== PROBLEM DESCRIPTION ==
Check each line below for the word "recent" and give the count alone.

== Collected data ==

= = = =

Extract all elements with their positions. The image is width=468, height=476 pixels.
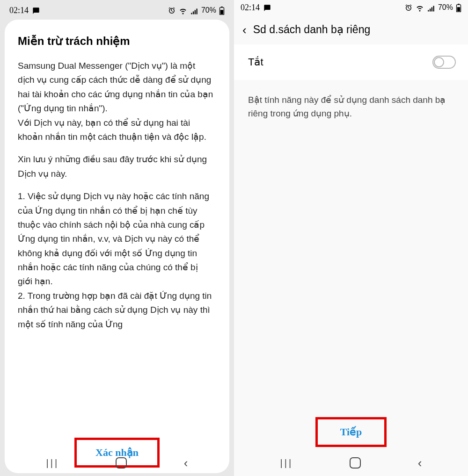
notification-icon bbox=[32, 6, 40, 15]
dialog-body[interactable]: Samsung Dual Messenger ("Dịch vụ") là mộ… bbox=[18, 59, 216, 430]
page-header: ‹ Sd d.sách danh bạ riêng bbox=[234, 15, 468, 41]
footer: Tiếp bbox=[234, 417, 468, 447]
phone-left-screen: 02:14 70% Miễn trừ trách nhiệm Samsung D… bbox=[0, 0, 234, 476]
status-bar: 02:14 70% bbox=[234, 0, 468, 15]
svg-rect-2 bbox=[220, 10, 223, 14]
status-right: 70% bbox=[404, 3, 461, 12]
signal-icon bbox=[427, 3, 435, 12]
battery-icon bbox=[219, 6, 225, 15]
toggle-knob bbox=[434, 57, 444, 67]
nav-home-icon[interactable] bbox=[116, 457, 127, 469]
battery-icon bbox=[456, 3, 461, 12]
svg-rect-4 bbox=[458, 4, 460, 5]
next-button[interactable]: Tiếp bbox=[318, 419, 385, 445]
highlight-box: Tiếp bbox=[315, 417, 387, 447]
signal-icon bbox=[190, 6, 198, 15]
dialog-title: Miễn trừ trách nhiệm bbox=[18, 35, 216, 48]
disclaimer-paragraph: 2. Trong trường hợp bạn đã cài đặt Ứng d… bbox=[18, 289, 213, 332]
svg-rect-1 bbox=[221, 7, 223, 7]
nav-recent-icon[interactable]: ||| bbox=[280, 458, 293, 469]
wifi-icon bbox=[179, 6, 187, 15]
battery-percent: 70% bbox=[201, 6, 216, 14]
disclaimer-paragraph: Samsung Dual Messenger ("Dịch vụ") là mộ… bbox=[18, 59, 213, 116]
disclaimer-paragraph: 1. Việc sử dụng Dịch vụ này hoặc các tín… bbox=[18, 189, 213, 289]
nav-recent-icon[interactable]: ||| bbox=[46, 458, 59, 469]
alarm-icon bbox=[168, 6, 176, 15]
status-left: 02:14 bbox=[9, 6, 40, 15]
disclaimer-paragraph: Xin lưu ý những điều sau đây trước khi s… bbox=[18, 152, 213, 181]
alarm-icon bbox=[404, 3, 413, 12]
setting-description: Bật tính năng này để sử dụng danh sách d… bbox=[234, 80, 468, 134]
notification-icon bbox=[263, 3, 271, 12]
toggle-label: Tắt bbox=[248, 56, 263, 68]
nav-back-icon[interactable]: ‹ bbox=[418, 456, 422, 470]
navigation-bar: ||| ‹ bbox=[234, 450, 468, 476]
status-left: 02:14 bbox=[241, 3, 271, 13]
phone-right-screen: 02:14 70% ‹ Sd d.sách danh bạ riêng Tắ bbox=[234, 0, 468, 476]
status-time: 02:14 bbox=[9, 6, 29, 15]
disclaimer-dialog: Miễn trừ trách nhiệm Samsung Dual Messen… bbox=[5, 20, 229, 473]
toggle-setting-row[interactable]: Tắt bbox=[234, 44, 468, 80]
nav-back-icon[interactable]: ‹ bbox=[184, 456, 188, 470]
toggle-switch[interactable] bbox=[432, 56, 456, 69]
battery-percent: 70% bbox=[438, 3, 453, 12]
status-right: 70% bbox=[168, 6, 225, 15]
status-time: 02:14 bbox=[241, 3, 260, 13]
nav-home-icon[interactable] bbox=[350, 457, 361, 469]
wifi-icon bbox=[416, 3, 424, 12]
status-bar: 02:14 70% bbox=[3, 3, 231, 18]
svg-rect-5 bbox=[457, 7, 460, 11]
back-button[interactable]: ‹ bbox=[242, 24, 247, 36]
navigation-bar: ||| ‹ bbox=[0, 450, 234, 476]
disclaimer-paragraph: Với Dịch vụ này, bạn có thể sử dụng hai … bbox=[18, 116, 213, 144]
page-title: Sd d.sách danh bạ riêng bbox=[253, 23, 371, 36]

= = = =

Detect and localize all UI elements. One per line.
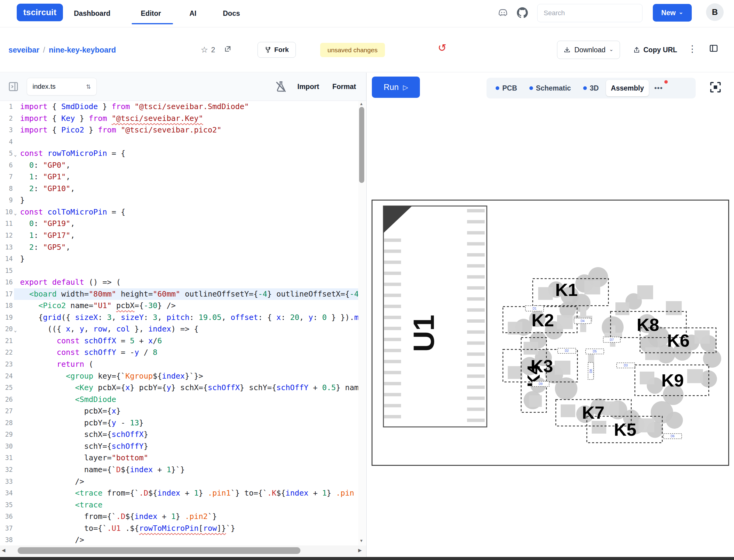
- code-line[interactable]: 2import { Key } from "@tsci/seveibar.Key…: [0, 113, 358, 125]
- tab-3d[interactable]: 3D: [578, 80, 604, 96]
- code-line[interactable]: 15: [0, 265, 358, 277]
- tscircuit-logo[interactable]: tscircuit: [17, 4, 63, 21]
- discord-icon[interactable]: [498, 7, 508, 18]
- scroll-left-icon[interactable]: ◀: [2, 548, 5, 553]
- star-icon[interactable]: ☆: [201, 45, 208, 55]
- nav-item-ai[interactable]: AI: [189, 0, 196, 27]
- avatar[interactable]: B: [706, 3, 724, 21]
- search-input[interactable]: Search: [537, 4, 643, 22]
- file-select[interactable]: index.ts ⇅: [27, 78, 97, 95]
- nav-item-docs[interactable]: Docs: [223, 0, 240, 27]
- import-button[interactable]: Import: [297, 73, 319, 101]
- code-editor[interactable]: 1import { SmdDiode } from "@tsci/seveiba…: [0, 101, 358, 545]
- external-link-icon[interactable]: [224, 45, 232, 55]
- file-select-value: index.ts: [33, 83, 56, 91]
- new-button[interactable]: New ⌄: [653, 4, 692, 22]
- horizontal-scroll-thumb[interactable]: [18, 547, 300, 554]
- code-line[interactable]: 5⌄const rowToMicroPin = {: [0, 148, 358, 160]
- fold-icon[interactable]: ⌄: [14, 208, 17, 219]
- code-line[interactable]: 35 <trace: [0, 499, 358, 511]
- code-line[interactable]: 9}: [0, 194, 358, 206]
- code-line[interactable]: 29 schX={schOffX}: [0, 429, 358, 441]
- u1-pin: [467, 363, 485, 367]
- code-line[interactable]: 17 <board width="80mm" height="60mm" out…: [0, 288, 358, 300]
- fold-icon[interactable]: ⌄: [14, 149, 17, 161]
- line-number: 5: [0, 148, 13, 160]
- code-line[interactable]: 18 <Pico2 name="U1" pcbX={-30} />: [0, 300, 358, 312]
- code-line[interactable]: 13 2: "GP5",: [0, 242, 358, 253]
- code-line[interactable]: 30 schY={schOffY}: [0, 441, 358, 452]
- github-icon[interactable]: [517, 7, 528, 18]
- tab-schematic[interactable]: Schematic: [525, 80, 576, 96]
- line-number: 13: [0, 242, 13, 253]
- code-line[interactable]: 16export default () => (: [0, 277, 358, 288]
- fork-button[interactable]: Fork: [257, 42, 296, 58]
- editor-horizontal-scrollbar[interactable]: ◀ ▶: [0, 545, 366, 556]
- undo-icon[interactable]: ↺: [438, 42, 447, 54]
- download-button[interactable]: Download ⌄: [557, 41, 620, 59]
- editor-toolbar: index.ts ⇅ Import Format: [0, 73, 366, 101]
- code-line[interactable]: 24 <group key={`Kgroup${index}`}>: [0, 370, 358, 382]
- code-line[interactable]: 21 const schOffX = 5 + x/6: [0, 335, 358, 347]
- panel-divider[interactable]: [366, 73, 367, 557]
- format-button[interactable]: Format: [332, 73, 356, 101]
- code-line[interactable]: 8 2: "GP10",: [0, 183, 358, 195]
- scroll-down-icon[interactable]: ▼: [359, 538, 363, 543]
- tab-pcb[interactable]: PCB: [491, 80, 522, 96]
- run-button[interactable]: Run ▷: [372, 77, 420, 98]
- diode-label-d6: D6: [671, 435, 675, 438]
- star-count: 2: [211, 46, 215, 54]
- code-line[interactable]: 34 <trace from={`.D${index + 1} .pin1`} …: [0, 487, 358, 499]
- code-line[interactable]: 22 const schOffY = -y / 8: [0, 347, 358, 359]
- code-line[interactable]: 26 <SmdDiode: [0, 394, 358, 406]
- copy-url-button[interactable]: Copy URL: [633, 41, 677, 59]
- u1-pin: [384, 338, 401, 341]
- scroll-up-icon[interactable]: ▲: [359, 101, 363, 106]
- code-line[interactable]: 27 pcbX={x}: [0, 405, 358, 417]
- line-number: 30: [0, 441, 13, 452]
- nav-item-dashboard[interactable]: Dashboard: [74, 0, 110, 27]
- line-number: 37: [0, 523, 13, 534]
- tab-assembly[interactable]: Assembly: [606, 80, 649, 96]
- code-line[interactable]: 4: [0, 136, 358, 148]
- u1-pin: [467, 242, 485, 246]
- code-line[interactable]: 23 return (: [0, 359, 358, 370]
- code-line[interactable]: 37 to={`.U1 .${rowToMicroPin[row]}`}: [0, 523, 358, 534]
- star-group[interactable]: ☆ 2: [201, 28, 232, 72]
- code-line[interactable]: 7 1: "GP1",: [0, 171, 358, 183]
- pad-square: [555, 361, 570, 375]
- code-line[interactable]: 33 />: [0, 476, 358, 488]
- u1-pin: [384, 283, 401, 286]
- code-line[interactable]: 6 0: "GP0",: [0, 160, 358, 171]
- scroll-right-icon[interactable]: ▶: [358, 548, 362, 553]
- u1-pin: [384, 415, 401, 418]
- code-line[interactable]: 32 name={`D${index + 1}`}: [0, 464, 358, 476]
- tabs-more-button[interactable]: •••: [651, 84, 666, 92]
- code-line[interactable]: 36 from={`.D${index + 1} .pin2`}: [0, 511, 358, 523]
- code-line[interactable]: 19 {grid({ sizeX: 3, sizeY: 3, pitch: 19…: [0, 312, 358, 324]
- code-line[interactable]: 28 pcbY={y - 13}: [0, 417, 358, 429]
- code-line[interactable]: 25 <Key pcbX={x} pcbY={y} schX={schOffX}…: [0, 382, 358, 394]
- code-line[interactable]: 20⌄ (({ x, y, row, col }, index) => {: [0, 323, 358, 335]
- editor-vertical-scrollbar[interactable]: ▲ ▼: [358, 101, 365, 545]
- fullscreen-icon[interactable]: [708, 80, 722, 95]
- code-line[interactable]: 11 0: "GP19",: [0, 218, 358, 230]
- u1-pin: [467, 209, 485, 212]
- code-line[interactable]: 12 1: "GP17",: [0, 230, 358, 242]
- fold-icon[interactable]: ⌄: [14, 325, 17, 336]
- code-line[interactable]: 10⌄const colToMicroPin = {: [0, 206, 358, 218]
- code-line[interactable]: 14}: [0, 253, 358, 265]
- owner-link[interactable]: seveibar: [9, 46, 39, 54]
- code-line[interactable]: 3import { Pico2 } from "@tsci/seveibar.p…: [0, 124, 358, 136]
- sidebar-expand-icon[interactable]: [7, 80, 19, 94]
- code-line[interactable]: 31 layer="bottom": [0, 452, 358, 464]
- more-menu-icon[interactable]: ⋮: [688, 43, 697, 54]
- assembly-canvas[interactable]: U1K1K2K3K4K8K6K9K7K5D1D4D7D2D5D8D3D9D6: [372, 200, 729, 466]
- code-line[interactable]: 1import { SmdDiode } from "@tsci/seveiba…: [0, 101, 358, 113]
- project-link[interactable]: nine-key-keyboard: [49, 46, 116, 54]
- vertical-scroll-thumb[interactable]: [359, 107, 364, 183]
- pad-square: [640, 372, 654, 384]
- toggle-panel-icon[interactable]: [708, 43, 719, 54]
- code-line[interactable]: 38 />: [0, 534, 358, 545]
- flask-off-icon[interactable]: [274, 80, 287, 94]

= = = =

== WRITTEN ANSWER ==
2